_Exercise prompt_: The response should contain all of the data below, reproduced exactly, and no pictures.

*** Opening of Extracted data ***

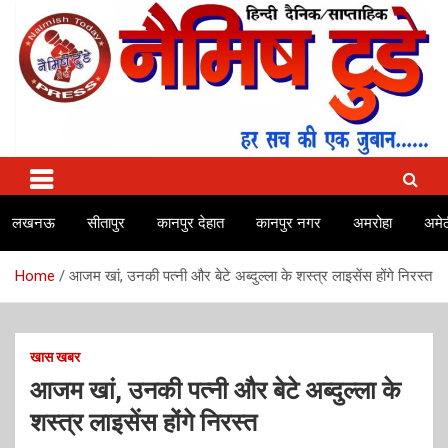
Skip
to
content
No.1 news channel of India
Naimish Today
लखनऊ
सीतापुर
कानपुर देहात
कानपुर नगर
अमरोहा
अमेठ
Home
आजम खां, उनकी पत्नी और बेटे अब्दुल्ला के शस्त्र लाइसेंस होंगे निरस्त
खास खबर
आजम खां, उनकी पत्नी और बेटे अब्दुल्ला के
शस्त्र लाइसेंस होंगे निरस्त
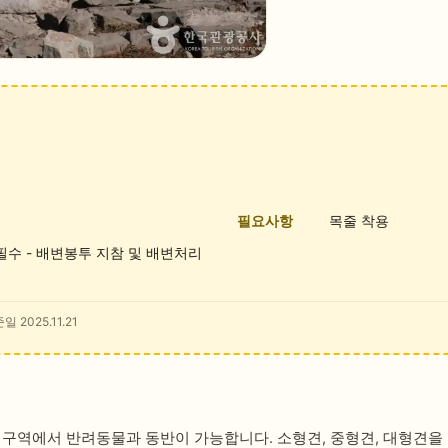
필요사항
목줄 착용
 필수 - 배변봉투 지참 및 배변처리
일 2025.11.21
 구역에서 반려동물과 동반이 가능합니다. 소형견, 중형견, 대형견을 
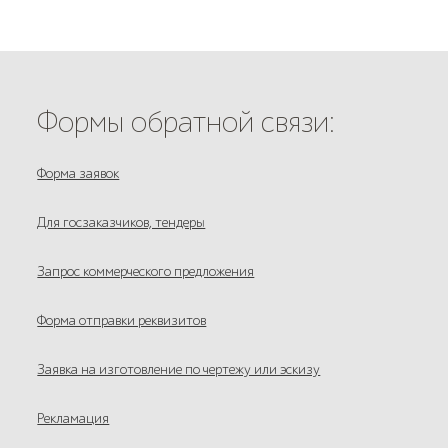
Формы обратной связи:
Форма заявок
Для госзаказчиков, тендеры
Запрос коммерческого предложения
Форма отправки реквизитов
Заявка на изготовление по чертежу или эскизу
Рекламация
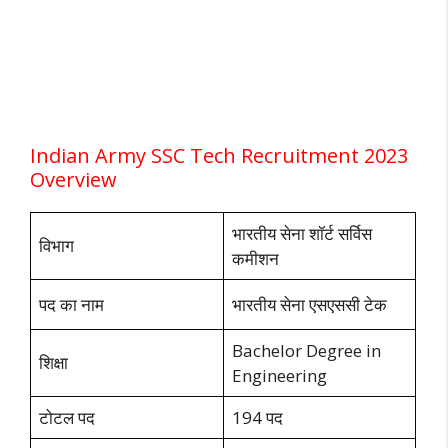
Indian Army SSC Tech Recruitment 2023
Overview
भारतीय सेना शॉर्ट सर्विस
विभाग
कमीशन
पद का नाम
भारतीय सेना एसएससी टेक
Bachelor Degree in
शिक्षा
Engineering
टोटल पद
194 पद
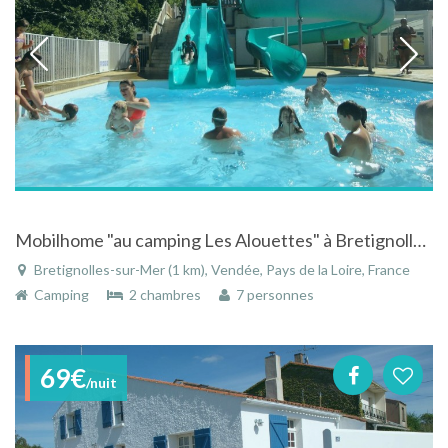
Mobilhome "au camping Les Alouettes" à Bretignolles sur Mer en Vendée tout confort avec piscine
Bretignolles-sur-Mer (1 km), Vendée, Pays de la Loire, France
Camping
2 chambres
7 personnes
69€
/nuit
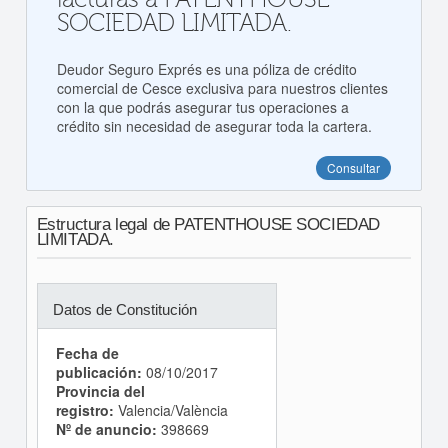
SOCIEDAD LIMITADA.
Deudor Seguro Exprés es una póliza de crédito
comercial de Cesce exclusiva para nuestros clientes
con la que podrás asegurar tus operaciones a
crédito sin necesidad de asegurar toda la cartera.
Consultar
Estructura legal de PATENTHOUSE SOCIEDAD
LIMITADA.
Datos de Constitución
Fecha de
publicación:
08/10/2017
Provincia del
registro:
Valencia/València
Nº de anuncio:
398669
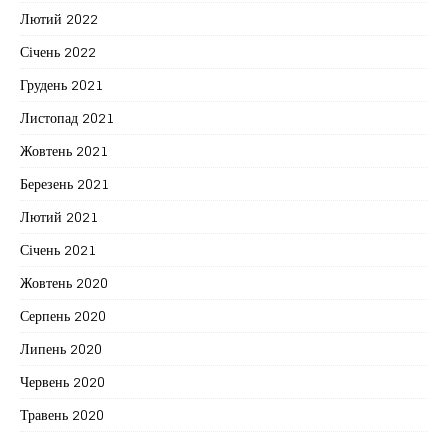
Лютий 2022
Січень 2022
Грудень 2021
Листопад 2021
Жовтень 2021
Березень 2021
Лютий 2021
Січень 2021
Жовтень 2020
Серпень 2020
Липень 2020
Червень 2020
Травень 2020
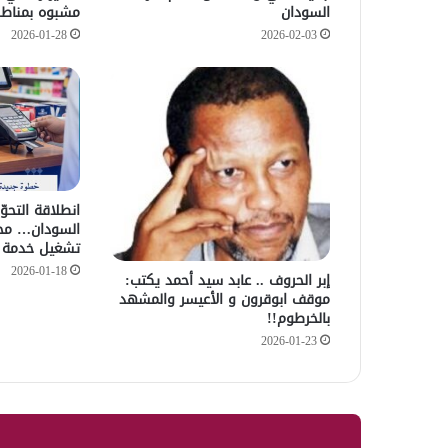
السودان
مشبوه بمناطق 
2026-01-28
2026-02-03
انطلاقة التحو
السودان… محا
تشغيل خدمة 
2026-01-18
إبر الحروف .. عابد سيد أحمد يكتب:
موقف ابوقرون و الأعيسر والمشهد
بالخرطوم!!
2026-01-23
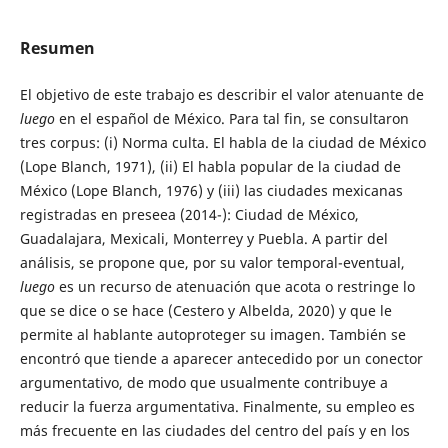
Resumen
El objetivo de este trabajo es describir el valor atenuante de
luego
en el español de México. Para tal fin, se consultaron
tres corpus: (i) Norma culta. El habla de la ciudad de México
(Lope Blanch, 1971), (ii) El habla popular de la ciudad de
México (Lope Blanch, 1976) y (iii) las ciudades mexicanas
registradas en preseea (2014-): Ciudad de México,
Guadalajara, Mexicali, Monterrey y Puebla. A partir del
análisis, se propone que, por su valor temporal-eventual,
luego
es un recurso de atenuación que acota o restringe lo
que se dice o se hace (Cestero y Albelda, 2020) y que le
permite al hablante autoproteger su imagen. También se
encontró que tiende a aparecer antecedido por un conector
argumentativo, de modo que usualmente contribuye a
reducir la fuerza argumentativa. Finalmente, su empleo es
más frecuente en las ciudades del centro del país y en los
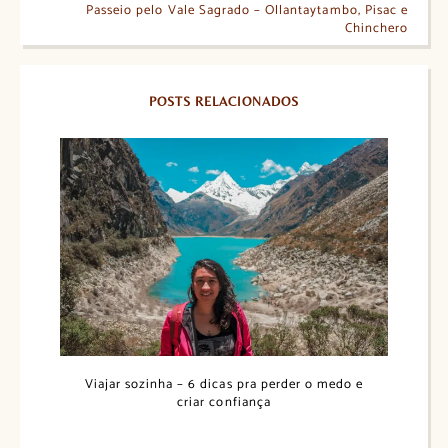
Passeio pelo Vale Sagrado – Ollantaytambo, Pisac e
Chinchero
POSTS RELACIONADOS
Viajar sozinha – 6 dicas pra perder o medo e
criar confiança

*** Close of Extracted data ***

_Answer_:
Skip
to
content
No.1 news channel of India
Naimish Today
लखनऊ
सीतापुर
कानपुर देहात
कानपुर नगर
अमरोहा
अमेठ
Home
आजम खां, उनकी पत्नी और बेटे अब्दुल्ला के शस्त्र लाइसेंस होंगे निरस्त
खास खबर
आजम खां, उनकी पत्नी और बेटे अब्दुल्ला के
शस्त्र लाइसेंस होंगे निरस्त
필요사항
목줄 착용
 필수 - 배변봉투 지참 및 배변처리
일 2025.11.21
 구역에서 반려동물과 동반이 가능합니다. 소형견, 중형견, 대형견을 
Формы обратной связи:
Форма заявок
Для госзаказчиков, тендеры
Запрос коммерческого предложения
Форма отправки реквизитов
Заявка на изготовление по чертежу или эскизу
Рекламация
Indian Army SSC Tech Recruitment 2023
Overview
भारतीय सेना शॉर्ट सर्विस
विभाग
कमीशन
पद का नाम
भारतीय सेना एसएससी टेक
Bachelor Degree in
शिक्षा
Engineering
टोटल पद
194 पद
Mobilhome "au camping Les Alouettes" à Bretignolles sur Mer en Vendée tout confort avec piscine
Bretignolles-sur-Mer (1 km), Vendée, Pays de la Loire, France
Camping
2 chambres
7 personnes
69€
/nuit
SOCIEDAD LIMITADA.
Deudor Seguro Exprés es una póliza de crédito
comercial de Cesce exclusiva para nuestros clientes
con la que podrás asegurar tus operaciones a
crédito sin necesidad de asegurar toda la cartera.
Consultar
Estructura legal de PATENTHOUSE SOCIEDAD
LIMITADA.
Datos de Constitución
Fecha de
publicación:
08/10/2017
Provincia del
registro:
Valencia/València
Nº de anuncio:
398669
Лютий 2022
Січень 2022
Грудень 2021
Листопад 2021
Жовтень 2021
Березень 2021
Лютий 2021
Січень 2021
Жовтень 2020
Серпень 2020
Липень 2020
Червень 2020
Травень 2020
السودان
مشبوه بمناطق 
2026-01-28
2026-02-03
انطلاقة التحو
السودان… محا
تشغيل خدمة 
2026-01-18
إبر الحروف .. عابد سيد أحمد يكتب:
موقف ابوقرون و الأعيسر والمشهد
بالخرطوم!!
2026-01-23
Resumen
El objetivo de este trabajo es describir el valor atenuante de
luego
en el español de México. Para tal fin, se consultaron
tres corpus: (i) Norma culta. El habla de la ciudad de México
(Lope Blanch, 1971), (ii) El habla popular de la ciudad de
México (Lope Blanch, 1976) y (iii) las ciudades mexicanas
registradas en preseea (2014-): Ciudad de México,
Guadalajara, Mexicali, Monterrey y Puebla. A partir del
análisis, se propone que, por su valor temporal-eventual,
luego
es un recurso de atenuación que acota o restringe lo
que se dice o se hace (Cestero y Albelda, 2020) y que le
permite al hablante autoproteger su imagen. También se
encontró que tiende a aparecer antecedido por un conector
argumentativo, de modo que usualmente contribuye a
reducir la fuerza argumentativa. Finalmente, su empleo es
más frecuente en las ciudades del centro del país y en los
Passeio pelo Vale Sagrado – Ollantaytambo, Pisac e
Chinchero
POSTS RELACIONADOS
Viajar sozinha – 6 dicas pra perder o medo e
criar confiança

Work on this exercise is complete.